This article is a good summary of local models. Unlike the way they are hyped sometimes, as fantastic tools for coding and agentic local work. The reality is that they are rather limited, would not do well on a long or complex task, and are prone to fall into loops, forget their tasks, etc. Not mentioned in the article is that they are also rather expensive - not just for the hardware cost, but also electricity. These 3090 and 5090 machines are pretty power hungry, and these models are pretty slow on these machines, making them consume more power per token.t
Where they shine is in your ability to control them, their privacy, their predictability (e.g. if you are doing a repetitive task, like classifying your photo/video library), and depending on your energy bill - their costs.
I've been getting 40-50t/s out of qwen3.6:27b on a 4090 limited to 350W with the MTP changes that went in. That comes out at 8.75J/t at the upper end. No idea how that compares with anything else out there. I'd expect a 5090 to be a bit cheaper because it'd be faster within the same power limit.
My dream would be a local model that can do, say, 80% of the day to day tasks I need; "how does X Handler connect to Y storage?", "commit that feature, but leave out the bits that relate to billing" etc.
It would have 99% reliable tool calling - and most importantly - the ability to go "this task is beyond my skills" and refer to a Big Boy Online Model in a gigantic datacenter somewhere.
This way all of the simple stuff would be done on-device, gathering data, figuring out the context of the problem etc. And when that's done, the "smart" model would come in to work on the issue when all of the easy stuff is already done.
It feels super stupid that my /commit skill calls an online model when that is something a local model can 100% do. Mostly this is a harness issue though and mostly solvable.
> Unlike the way they are hyped sometimes, as fantastic tools for coding and agentic local work.
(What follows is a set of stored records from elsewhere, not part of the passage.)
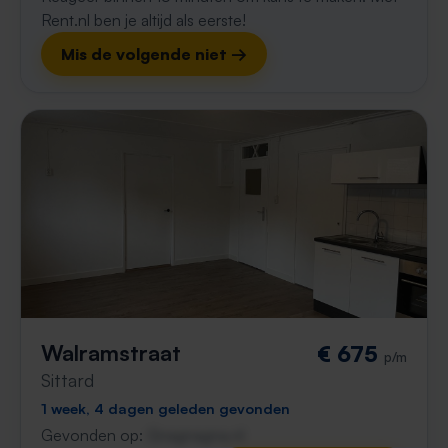
Rent.nl ben je altijd als eerste!
Mis de volgende niet →
Walramstraat
€ 675
p/m
Sittard
1 week, 4 dagen geleden gevonden
Gevonden op:
Gnagnagna.nl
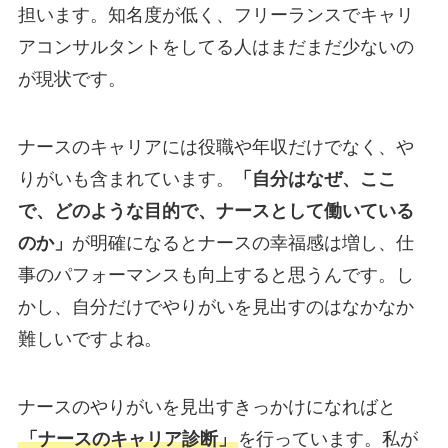
担います。知名度が低く、フリーランスでキャリ
アコンサルタントをしてる人はまだまだ少ないの
が現状です。
ナースのキャリアには役職や年収だけでなく、や
りがいも含まれています。
「自分はなぜ、ここ
で、どのような目的で、ナースとして働いている
のか」
が明確になるとナースの幸福感は増し、仕
事のパフォーマンスも向上すると思うんです。し
かし、自分だけでやりがいを見出すのはなかなか
難しいですよね。
ナースのやりがいを見出すきっかけになればと
「ナースのキャリア診断」
を行っています。私が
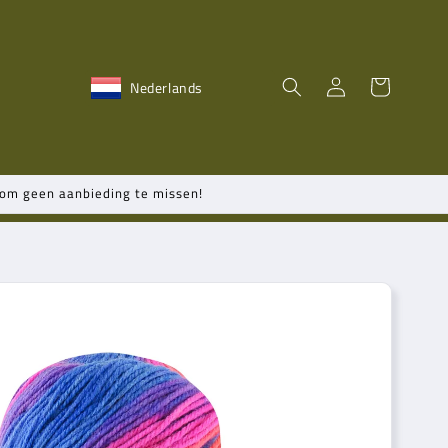
Inloggen
Winkelwagen
Nederlands
n om geen aanbieding te missen!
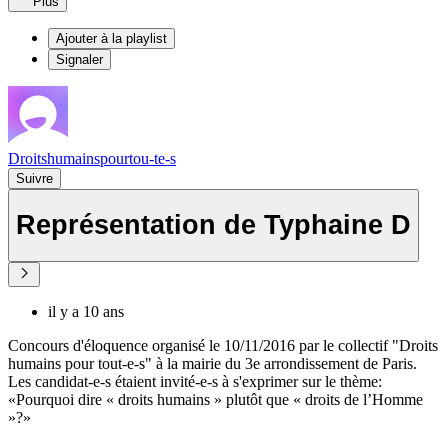
Plus
Ajouter à la playlist
Signaler
Droitshumainspourtou-te-s
Suivre
Représentation de Typhaine D
il y a 10 ans
Concours d'éloquence organisé le 10/11/2016 par le collectif "Droits
humains pour tout-e-s" à la mairie du 3e arrondissement de Paris.
Les candidat-e-s étaient invité-e-s à s'exprimer sur le thème:
«Pourquoi dire « droits humains » plutôt que « droits de l’Homme
»?»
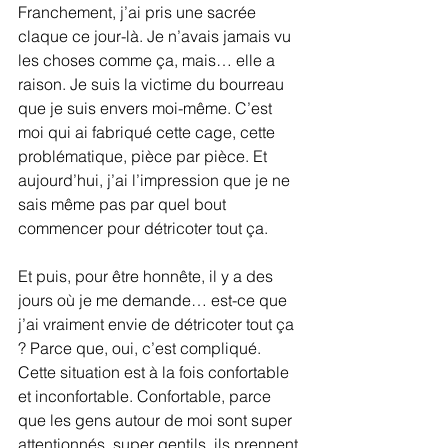
Franchement, j’ai pris une sacrée 
claque ce jour-là. Je n’avais jamais vu 
les choses comme ça, mais… elle a 
raison. Je suis la victime du bourreau 
que je suis envers moi-même. C’est 
moi qui ai fabriqué cette cage, cette 
problématique, pièce par pièce. Et 
aujourd’hui, j’ai l’impression que je ne 
sais même pas par quel bout 
commencer pour détricoter tout ça.
Et puis, pour être honnête, il y a des 
jours où je me demande… est-ce que 
j’ai vraiment envie de détricoter tout ça 
? Parce que, oui, c’est compliqué. 
Cette situation est à la fois confortable 
et inconfortable. Confortable, parce 
que les gens autour de moi sont super 
attentionnés, super gentils, ils prennent 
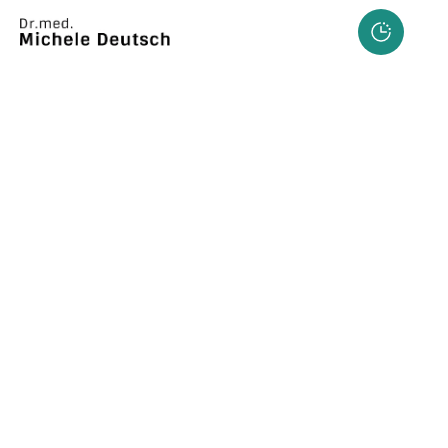
Pigmentbehandlung
Gezielte Behandlung von Pigmentflecken, 
Altersflecken und Tätowierungen.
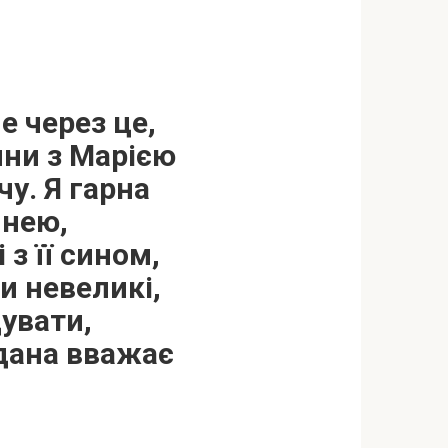
е через це,
ини з Марією
чу. Я гарна
инею,
з її сином,
и невеликі,
увати,
дана вважає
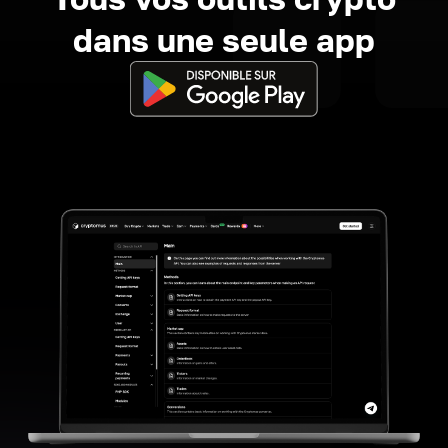
dans une seule app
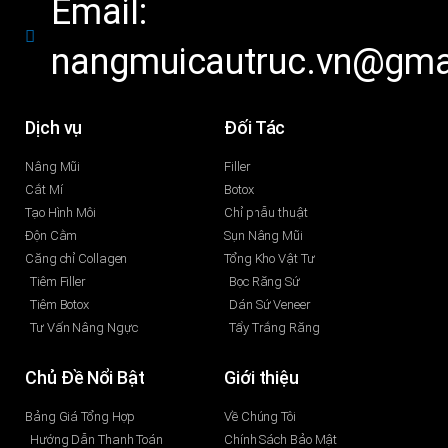
Email:
nangmuicautruc.vn@gma
Dịch vụ
Đối Tác
Nâng Mũi
Filler
Cắt Mí
Botox
Tạo Hình Môi
Chỉ phẫu thuật
Độn Cằm
Sụn Nâng Mũi
Căng chỉ Collagen
Tổng Kho Vật Tư
Tiêm Filler
Bọc Răng Sứ
Tiêm Botox
Dán Sứ Veneer
Tư Vấn Nâng Ngực
Tẩy Trắng Răng
Chủ Đề Nổi Bật
Giới thiệu
Bảng Giá Tổng Hợp
Về Chúng Tôi
Hướng Dẫn Thanh Toán
Chính Sách Bảo Mật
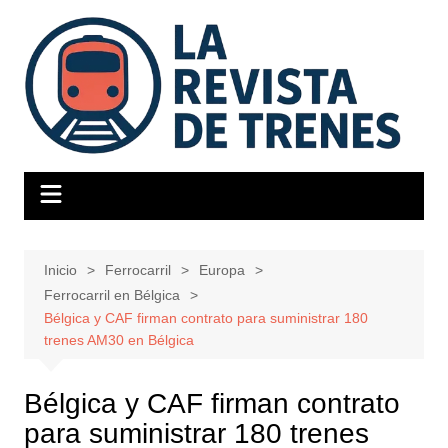
Saltar
al
contenido
Inicio
Ferrocarril
Europa
Ferrocarril en Bélgica
Bélgica y CAF firman contrato para suministrar 180
trenes AM30 en Bélgica
Bélgica y CAF firman contrato
para suministrar 180 trenes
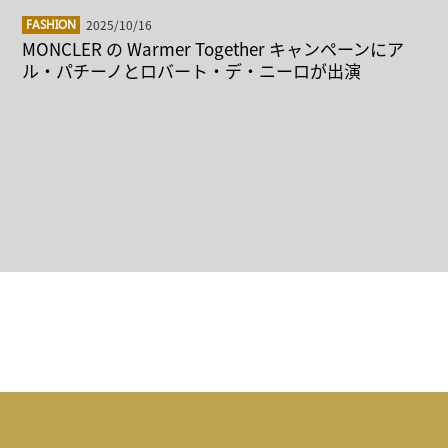
2025/10/16
FASHION
MONCLER の Warmer Together キャンペーンにア
ル・パチーノとロバート・デ・ニーロが出演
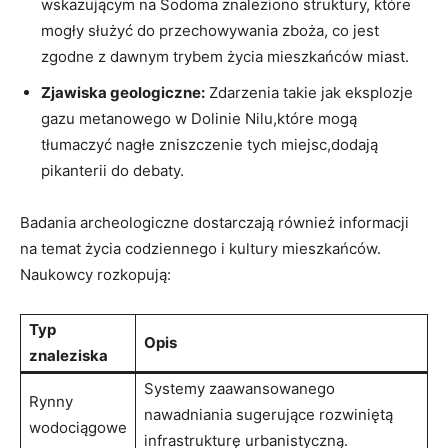
wskazującym na Sodoma znaleziono struktury, które
mogły służyć do przechowywania zboża, co jest
zgodne z dawnym trybem życia mieszkańców miast.
Zjawiska geologiczne:
Zdarzenia takie jak eksplozje
gazu metanowego w Dolinie Nilu,które mogą
tłumaczyć nagłe zniszczenie tych miejsc,dodają
pikanterii do debaty.
Badania archeologiczne dostarczają również informacji
na temat życia codziennego i kultury mieszkańców.
Naukowcy rozkopują:
Typ
Opis
znaleziska
Systemy zaawansowanego
Rynny
nawadniania sugerujące rozwiniętą
wodociągowe
infrastrukturę urbanistyczną.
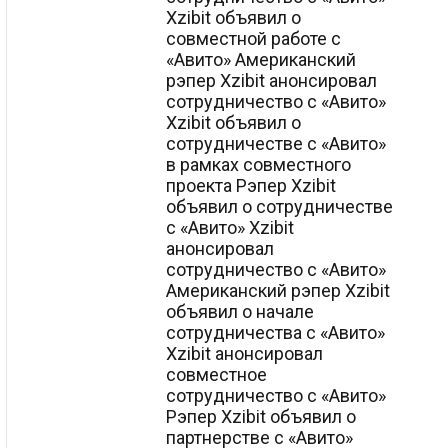
Xzibit объявил о
совместной работе с
«Авито» Американский
рэпер Xzibit анонсировал
сотрудничество с «Авито»
Xzibit объявил о
сотрудничестве с «Авито»
в рамках совместного
проекта Рэпер Xzibit
объявил о сотрудничестве
с «Авито» Xzibit
анонсировал
сотрудничество с «Авито»
Американский рэпер Xzibit
объявил о начале
сотрудничества с «Авито»
Xzibit анонсировал
совместное
сотрудничество с «Авито»
Рэпер Xzibit объявил о
партнерстве с «Авито»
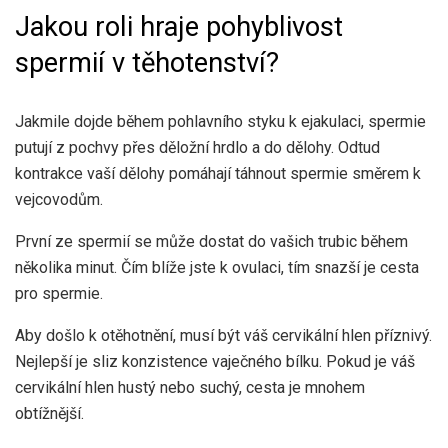
Jakou roli hraje pohyblivost
spermií v těhotenství?
Jakmile dojde během pohlavního styku k ejakulaci, spermie
putují z pochvy přes děložní hrdlo a do dělohy. Odtud
kontrakce vaší dělohy pomáhají táhnout spermie směrem k
vejcovodům.
První ze spermií se může dostat do vašich trubic během
několika minut. Čím blíže jste k ovulaci, tím snazší je cesta
pro spermie.
Aby došlo k otěhotnění, musí být váš cervikální hlen příznivý.
Nejlepší je sliz konzistence vaječného bílku. Pokud je váš
cervikální hlen hustý nebo suchý, cesta je mnohem
obtížnější.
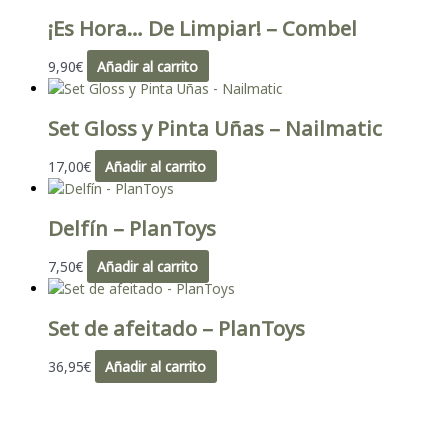
¡Es Hora… De Limpiar! – Combel
9,90
€
Añadir al carrito
Set Gloss y Pinta Uñas – Nailmatic
17,00
€
Añadir al carrito
Delfín – PlanToys
7,50
€
Añadir al carrito
Set de afeitado – PlanToys
36,95
€
Añadir al carrito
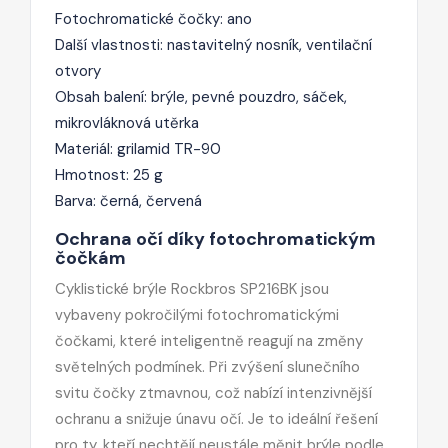
Fotochromatické čočky: ano
Další vlastnosti: nastavitelný nosník, ventilační
otvory
Obsah balení: brýle, pevné pouzdro, sáček,
mikrovláknová utěrka
Materiál: grilamid TR-90
Hmotnost: 25 g
Barva: černá, červená
Ochrana očí díky fotochromatickým
čočkám
Cyklistické brýle Rockbros SP216BK jsou
vybaveny pokročilými fotochromatickými
čočkami, které inteligentně reagují na změny
světelných podmínek. Při zvýšení slunečního
svitu čočky ztmavnou, což nabízí intenzivnější
ochranu a snižuje únavu očí. Je to ideální řešení
pro ty, kteří nechtějí neustále měnit brýle podle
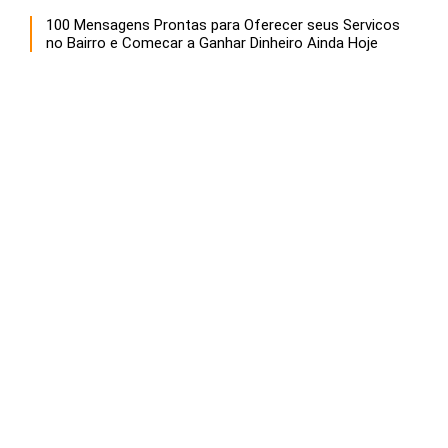
100 Mensagens Prontas para Oferecer seus Servicos
no Bairro e Comecar a Ganhar Dinheiro Ainda Hoje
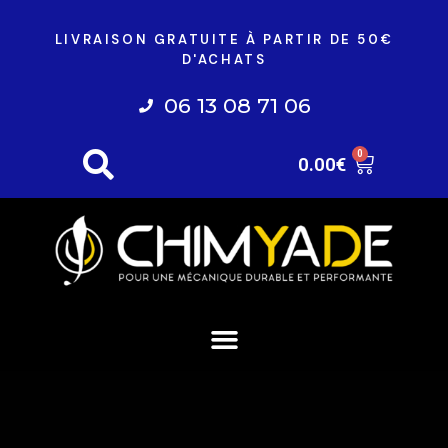
LIVRAISON GRATUITE À PARTIR DE 50€
D'ACHATS
06 13 08 71 06
0
0.00
€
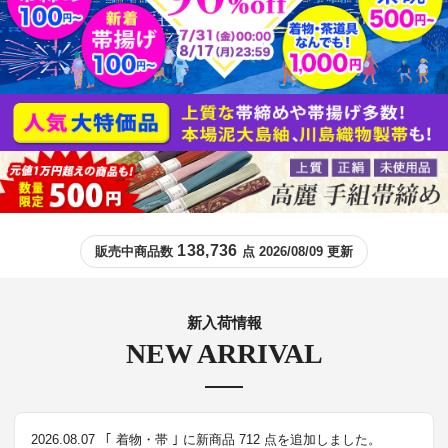
138,736
販売中商品数
点 2026/08/09 更新
新入荷情報
NEW ARRIVAL
2026.08.07
｢ 着物・帯 ｣ に新商品 712 点を追加しました。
They really are fantastic for a lot of use cases and I think most people do not need SOTA. When I run that qwen model in my measly 4070 12 GB for my personal email agent that I build and experiment with, I need privacy more than anything else. It does a great job. Even for coding tasks, given you know how to use them instead of dumping a grand plan, it's great.
But that's current hardware. What about future hardware? What about hardware optimized for inference? What about hardware optimized to run a particular model?
I believe that local models are a necessary extension of the personal computer and I imagine that one could have had similar criticisms of early personal computers.